- **Problem requirements**: Extract exactly the lines from the top of the records through the line containing "Das Modell wird", and keep pictures out of the copy.

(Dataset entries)
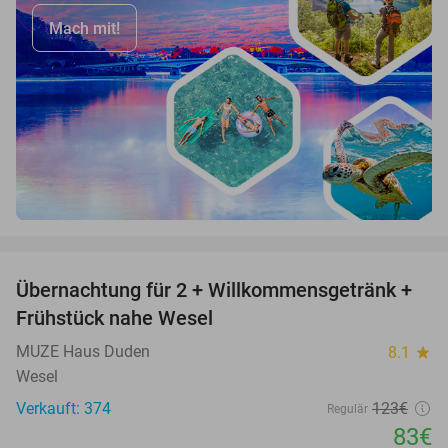
Mach mit!
favorite_border
Übernachtung für 2 + Willkommensgetränk +
33%
Frühstück nahe Wesel
MUZE Haus Duden
8.1
star
Wesel
Verkauft: 374
123€
Regulär
83€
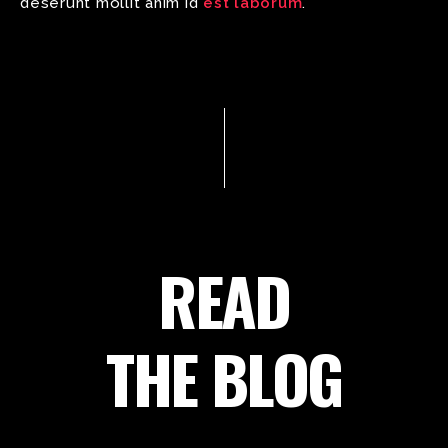
deserunt mollit anim id
est laborum
.
READ
THE BLOG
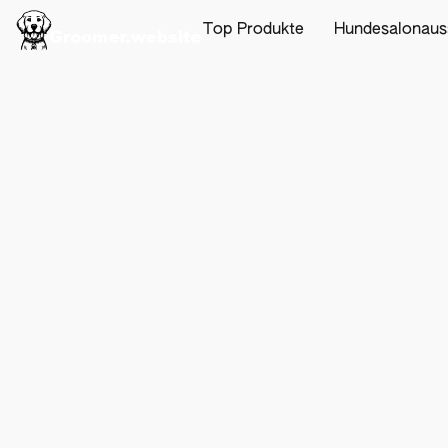
Top Produkte
Hundesalonaus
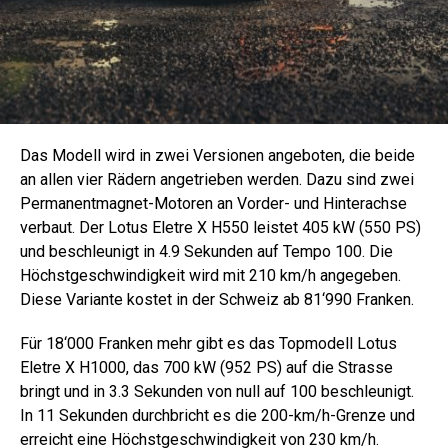
Das Modell wird in zwei Versionen angeboten, die beide
an allen vier Rädern angetrieben werden. Dazu sind zwei
Permanentmagnet-Motoren an Vorder- und Hinterachse
verbaut. Der Lotus Eletre X H550 leistet 405 kW (550 PS)
und beschleunigt in 4.9 Sekunden auf Tempo 100. Die
Höchstgeschwindigkeit wird mit 210 km/h angegeben.
Diese Variante kostet in der Schweiz ab 81‘990 Franken.
Für 18‘000 Franken mehr gibt es das Topmodell Lotus
Eletre X H1000, das 700 kW (952 PS) auf die Strasse
bringt und in 3.3 Sekunden von null auf 100 beschleunigt.
In 11 Sekunden durchbricht es die 200-km/h-Grenze und
erreicht eine Höchstgeschwindigkeit von 230 km/h.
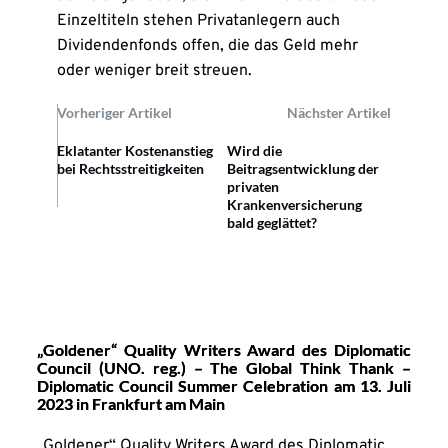
Einzeltiteln stehen Privatanlegern auch
Dividendenfonds offen, die das Geld mehr
oder weniger breit streuen.
Vorheriger Artikel
Nächster Artikel
Eklatanter Kostenanstieg
Wird die
bei Rechtsstreitigkeiten
Beitragsentwicklung der
privaten
Krankenversicherung
bald geglättet?
„Goldener“ Quality Writers Award des Diplomatic
Council (UNO. reg.) – The Global Think Thank –
Diplomatic Council Summer Celebration am 13. Juli
2023 in Frankfurt am Main
„Goldener“ Quality Writers Award des Diplomatic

- **Task output**:
Mach mit!
favorite_border
Übernachtung für 2 + Willkommensgetränk +
33%
Frühstück nahe Wesel
MUZE Haus Duden
8.1
star
Wesel
Verkauft: 374
123€
Regulär
83€
deserunt mollit anim id
est laborum
.
READ
THE BLOG
Top Produkte
Hundesalonaus
Das Modell wird in zwei Versionen angeboten, die beide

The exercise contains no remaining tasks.